Andris Slavinskis defended his PhD thesis "ESTCube-1 attitude determination"

Tiia Lillemaa | 27.11.2015

On November 26th 2015 Andris Slavinskis, junior research fellow of space technology department defended his PhD thesis "ESTCube-1 attitude determination" in physics.

Andris Slavinskis.jpg

Thesis supervisor was Accociate Professor Mart Noorma, Institute of Physics of University of Tartu, Estonia. Oponent was Dr Linas Bukauskas from University of Vilnius, Lithuania.

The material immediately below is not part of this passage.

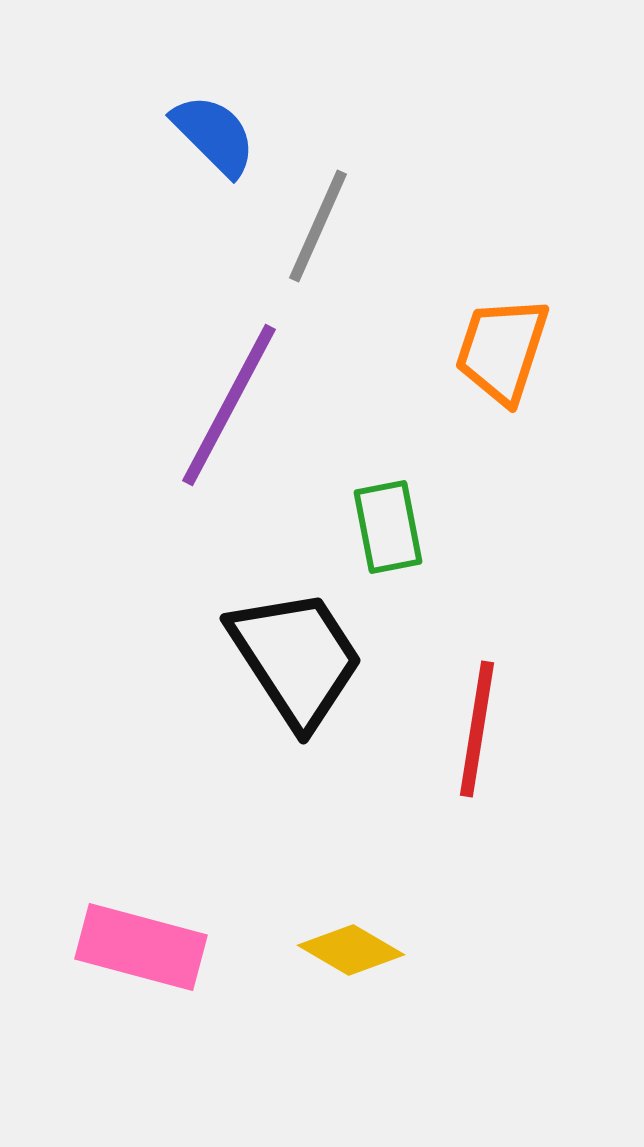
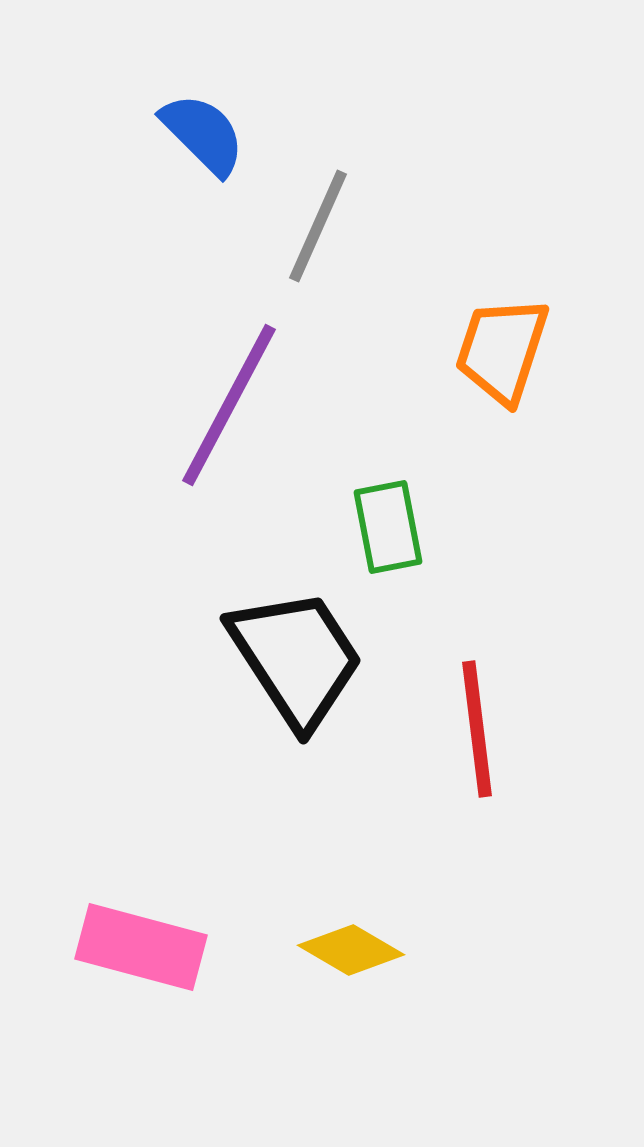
blue semicircle: moved 11 px left, 1 px up
red line: rotated 16 degrees counterclockwise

This research was carried out at the University of Tartu, Tartu Observatory, the Finnish Meteorological Institute and the Estonian Student Satellite Programme. This thesis presents the ESTCube-1 attitude determination system. The attitude is the satellite's orientation is space. ESTCube-1 is a satellite built according to the one-unit CubeSat standard (≈ 10 cm × 10 cm × 10 cm). The satellite was launched in May 2013 and operated until May 2015. The main scientific mission of ESTCube-1 was to perform the first in-orbit electric solar wind sail demonstration. The electric solar wind sail is a propellantless propulsion technology concept. The sail consists of long, thin, centrifugally stretched and positively charged tethers that deflect charged particles in the solar wind, hence generate spacecraft thrust.

The main requirement of the ESTCube-1 attitude determination system is to determine the attitude with an accuracy better than 2° for the following purposes: high rate spin control (hundreds of degrees per second) for centrifugal tether deployment; monitoring of tether deployment; to trigger the charging of the tether in synchronisation with the satellite spin; to measure angular velocity changes caused by the Coulomb drag interaction between the charged tether and the surrounding ionospheric plasma.

The attitude determination system has Sun sensors, magnetometers and gyroscopic sensors. A geomagnetic field model and a Sun position model were used to reference the respective sensor measurements. A Kalman filter was used to estimate the attitude. Before the launch, the system was characterised in the laboratory and by simulations. With in-orbit recalibration and validation, the system was significantly improved. For validation, an independent attitude determined from on-board images was used. By characterising and validating the system, it was shown that attitude determination accuracy is better than 1.75°, hence fulfils the requirement set by the electric solar wind sail experiment.